# Berkley portable line spooling station



## Popeye (May 2, 2008)

I deleted the old post and thought I would try it here. Seems more like the more logical forum

I was given a Berkley portable line spooling station by a friend. The instructions are vague at besst and I am having a very difficult time fingering this out. I am trying to put line on a spinning reel. The picture (2" x 3/4" black and white) that is on the cardboard shows the relationship between the spool and the reel but doesn't address the issue of tension.
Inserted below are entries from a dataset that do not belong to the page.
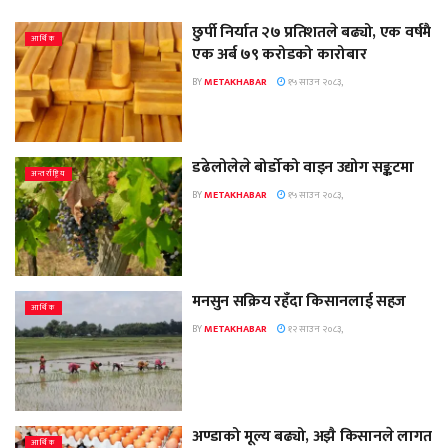
छुर्पी निर्यात २७ प्रतिशतले बढ्यो, एक वर्षमै
आर्थिक
एक अर्ब ७९ करोडको कारोबार
BY
METAKHABAR
१५ साउन २०८३,
डढेलोलेले बोर्डोको वाइन उद्योग सङ्कटमा
अन्तर्राष्ट्रिय
BY
METAKHABAR
१५ साउन २०८३,
मनसुन सक्रिय रहँदा किसानलाई सहज
आर्थिक
BY
METAKHABAR
१२ साउन २०८३,
अण्डाको मूल्य बढ्यो, अझै किसानले लागत
आर्थिक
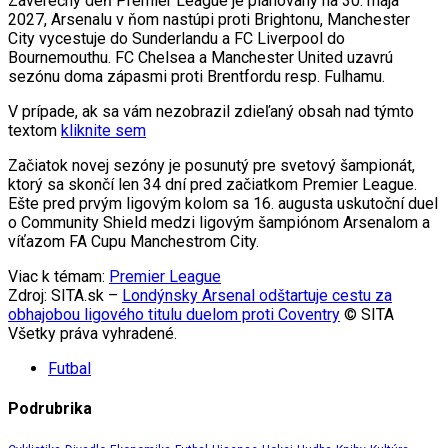
Záverečný deň Premier League je plánovaný na 30. mája
2027, Arsenalu v ňom nastúpi proti Brightonu, Manchester
City vycestuje do Sunderlandu a FC Liverpool do
Bournemouthu. FC Chelsea a Manchester United uzavrú
sezónu doma zápasmi proti Brentfordu resp. Fulhamu.
V prípade, ak sa vám nezobrazil zdieľaný obsah nad týmto
textom
kliknite sem
Začiatok novej sezóny je posunutý pre svetový šampionát,
ktorý sa skončí len 34 dní pred začiatkom Premier League.
Ešte pred prvým ligovým kolom sa 16. augusta uskutoční duel
o Community Shield medzi ligovým šampiónom Arsenalom a
víťazom FA Cupu Manchestrom City.
Viac k témam:
Premier League
Zdroj: SITA.sk –
Londýnsky Arsenal odštartuje cestu za
obhajobou ligového titulu duelom proti Coventry
© SITA
Všetky práva vyhradené.
Futbal
Podrubrika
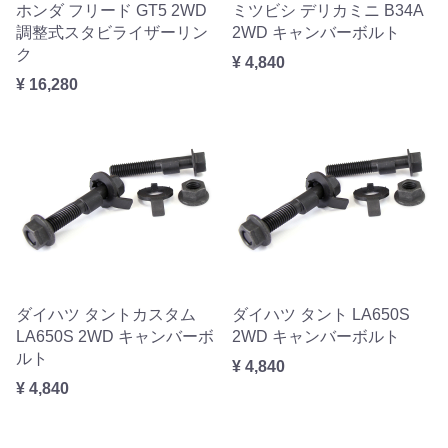
ホンダ フリード GT5 2WD
ミツビシ デリカミニ B34A
調整式スタビライザーリン
2WD キャンバーボルト
ク
¥ 4,840
¥ 16,280
ダイハツ タントカスタム
ダイハツ タント LA650S
LA650S 2WD キャンバーボ
2WD キャンバーボルト
ルト
¥ 4,840
¥ 4,840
Does anyone have one of these and used it to fill a spinning reel? Any guidance?


----------



## G3_Guy (May 2, 2008)

Is this what you need flounder?

https://www.bigfishtackle.com/cgi-bin/gforum/gforum.cgi?post=409090


----------



## Jim (May 2, 2008)

G3_Guy said:


> Is this what you need flounder?
> 
> https://www.bigfishtackle.com/cgi-bin/gforum/gforum.cgi?post=409090




:beer: Nice find!


----------



## G3_Guy (May 2, 2008)

Jim said:


> G3_Guy said:
> 
> 
> > Is this what you need flounder?
> ...



Behold the power of cheese... I mean Yahoo Search Engine.  

Happy to help!


----------



## redbug (May 2, 2008)

f you try to put line on a spinning reel using the instructions shown you WILL get a lot of line twist. that station is great for casting reels but spinning gear is still better laying the spool on the floor.

Wayne


----------



## Popeye (May 2, 2008)

Thanks for the link. It does make some more sense but however it won't work for Suffix Seige. There is a notch cut out on each end of the spool so as the line comes over the edge it will snag the slot. I did the spool on the floor trick to spool my wife's president and spare spool. If I don't like the Seige line and go to another brand with smooth spool edges I was thinking of cutting a piece of PVC pipe in a "C" shape and snapping it on the spool.


----------



## Jim (May 3, 2008)

How about a little bit of tape over the notch on the spool?


----------



## redbug (May 3, 2008)

Jim said:


> How about a little bit of tape over the notch on the spool?


that's what i do.. I have had the line station for a few years and love it comes in handy the night before a tournament


----------